Z Ministerstwa Gospodarki dochodzą coraz głośniejsze sygnały o zmianach w systemie wsparcia inwestycji w odnawialne źródła energii. To budzi nadzieję, że dziedziny, które dotychczas traktowane były po macoszemu – np. fotowoltaika – zostaną włączone w ten „dopingujący” system i dzięki temu inwestycje w ich obszarze wyjdą u nas poza energetyczny margines. Oczywiście ogólny niedobór środków powoduje, że jeśli jedni inwestorzy dostaną więcej, to inni będą się czuli pokrzywdzeni, bo na nich przypadnie mniej niż zazwyczaj (kwotowo lub choćby proporcjonalnie). Niemniej na ten problem nie ma na razie lekarstwa. Ważne jest to, żeby nikt nie był zaskakiwany już w fazie realizacji ambitnego projektu, bo niespodzianki in minus (w obu znaczeniach) mogą zaprzepaścić najlepiej rokujące przedsięwzięcia. I zniechęcić najbardziej energicznych inwestorów!

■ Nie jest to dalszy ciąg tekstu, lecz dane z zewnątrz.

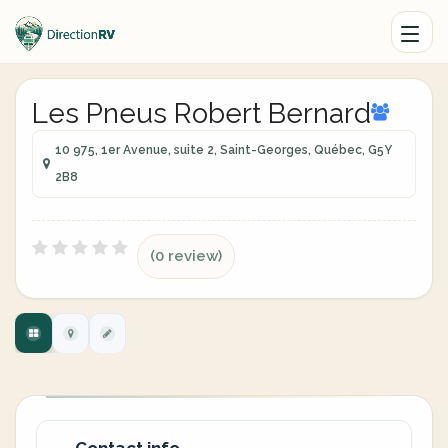
Les Pneus Robert Bernard
10 975, 1er Avenue, suite 2, Saint-Georges, Québec, G5Y
2B8
(0 review)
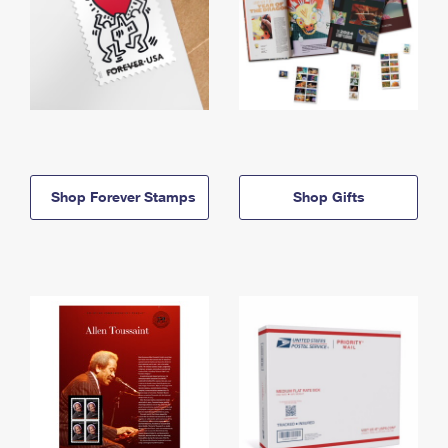
Shop Forever Stamps
Shop Gifts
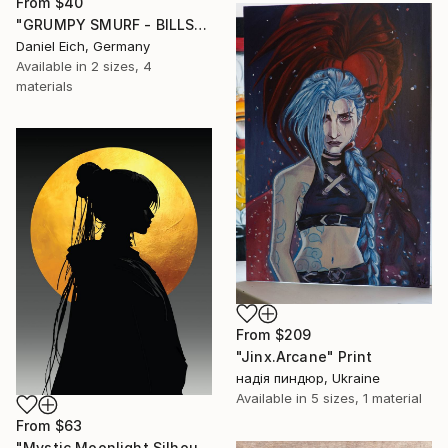
From
$40
"GRUMPY SMURF - BILLS" Print
Daniel Eich, Germany
Available in
2 sizes, 4
materials
From
$209
"Jinx.Arcane" Print
надія пиндюр, Ukraine
Available in
5 sizes, 1 material
From
$63
"Mystic Moonlight Silhouette – Elegant Anime" Print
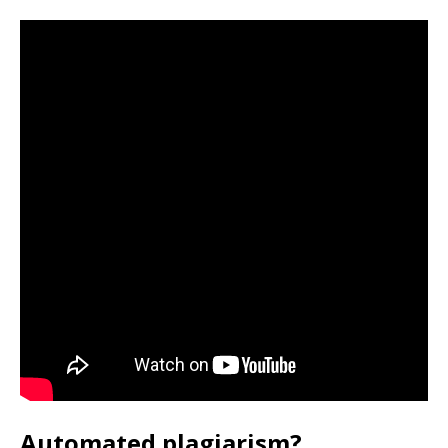
Automated plagiarism?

Nowy system wsparcia ma funkcjonować na zasadzie przetargów na dotacje do inwestycji w OZE, przy założeniu sprzedaży energii po cenach rynkowych. Z kolei te przedsięwzięcia, które „nie załapią się” na dotację, będą mogły liczyć na gwarantowaną cenę wyprodukowanej energii, przy czym dla poszczególnych rodzajów OZE mają być przygotowane różne taryfy.
Tymczasem pojawiają się informacje, że inne kraje ograniczają wsparcie dla rozwoju OZE. Owszem, ale trzeba tu uwzględnić fakt, że na ogół są to ograniczenia czynione na wyższym poziomie zaawansowania finansowego i technologicznego oraz w szerszym zakresie dziedzin niż w Polsce. Może to więc dotyczyć energetyki słonecznej, która u nas wcale nie była dotychczas wspierana. Trudno zatem wzorować się na czymś, co nie przystaje do naszych realiów. A skoro mowa o fotowoltaice, to – z ograniczeniami lub bez ograniczeń – rozwija się ona nie tylko w Europie Zachodniej i USA, ale ma szansę na rozkwit nawet w kraju węglem, gazem i ropą płynącym, czyli w Rosji.
Nasze działania są, niestety, bardziej „monoakcyjne” niż perspektywiczne. Był boom, a po części i moda (przynajmniej w mediach) na biopaliwa, a teraz na fali są siłownie wiatrowe i biogazownie (co prognozowaliśmy już w 2004 r.). Z kolei w najbliższej przyszłości liderem popularności wśród OZE będzie najprawdopodobniej właśnie fotowoltaika. Zresztą w pełni zasłużenie, bo koncepcja rozproszonych źródeł energii zbiega się tu z preferowanym kierunkiem zrównoważonego rozwoju oraz budownictwem niskoemisyjnym. To dlatego w bogatym i ciekawym programie jubileuszowego, X Forum Czystej Energii energetyka słoneczna zajmuje sporo miejsca (szczegóły na str. 59). Zatem zapraszam do Poznania!